This example adds an additional element to the simple frame subtraction algorithm: a running average of the frames.The number of frames in the running average represents a length in time.
The LearnRate sets how fast the accumulator “forgets” about earlier images. The higher the LearnRate, the longer the running average. By setting LearnRate to 0, you disable the running average and the algorithm simply subtracts one frame from the next.[JB2] Increasing the LearnRate is useful for detecting slow moving motion.
The Threshold parameter sets the change level required for a pixel to be considered moving. The algorithm subtracts the current frame from the previous frame, giving a result. If the result is greater than the threshold, the algorithm displays a white pixel and considers that pixel to be moving.
* LearnRate: Regulates the update speed (how fast the accumulator "forgets" about earlier images).
* Threshold: The minimum value for a pixel difference to be considered moving.
The Line Detection Example
Line detection classifies straight edges in an image as features (Figure 3 below). The algorithm relegates to the background anything in the image that it does not recognize as a straight edge, thereby ignoring it. Edge detection is another fundamental function in computer vision.
Click on image to enlarge.
Figure 3: The user interface for the line detection example, included in both the Windows demonstration package (TOP) and the BDTI Quick-Start OpenCV Kit (BOTTOM).
Image processing determines an edge by sensing close-proximity pixels of differing intensity. For example, a black pixel next to a white pixel defines a “hard” edge. A gray pixel next to a black (or white) pixel defines a “soft” edge.
The Threshold parameter sets a minimum on how hard an edge has to be in order for it to be classified as an edge.

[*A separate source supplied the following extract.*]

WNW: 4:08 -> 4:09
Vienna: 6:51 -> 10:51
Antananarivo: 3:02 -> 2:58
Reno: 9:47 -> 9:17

A Threshold of 255 would require a white pixel be next to a black pixel to qualify as an edge. As the Threshold value decreases, softer edges in the image are detected.
After the algorithm detects an edge, it must make a difficult decision: is this edge part of a straight line? The Hough transform, employed to make this decision, attempts to group pixels classified as edges into a straight line.
It uses the MinLength and MaxGap parameters to decide ("classify" in computer science lingo) a group of edge pixels into either a straight continuous line or ignored background information (edge pixels not part of a continuous straight line are considered background, and therefore not a feature).
* Threshold: Sets the minimum difference between adjacent pixels to be classified as an edge.
* MinLength: The minimum number of "continuous" edge pixels required to classify a potential feature as a straight line.
* MaxGap: The maximum allowable number of missing edge pixels that still enable classification of a potential feature as a "continuous" straight line.
The Optical Flow Example
Optical flow estimates motion by analyzing how groups of pixels in the current frame changed position from the previous frame of a video sequence (Figure 4 below).
The "group of pixels" is a feature. Optical flow estimation finds use in predicting where objects will be in the next frame. Many optical flow estimation algorithms exist; this particular example uses the Lucas-Kanade approach. The algorithm's first step involves finding "good" features to track between frames. Specifically, the algorithm is looking for groups of pixels containing corners or points.
Figure 4: The user interface for the optical flow example, included in both the Windows demonstration package (TOP) and the BDTI Quick-Start OpenCV Kit (BOTTOM).
The qlevel variable determines the quality of a selected feature. Consistency is the end objective of using a lot of math to find quality features.
A "good" feature (group of pixels surrounding a corner or point) is one that an algorithm can find under various lighting conditions, as the object moves. The goal is to find these same features in each frame.
Once the same feature appears in consecutive frames, tracking an object is possible. The lines in the output video represent the optical flow of the selected features.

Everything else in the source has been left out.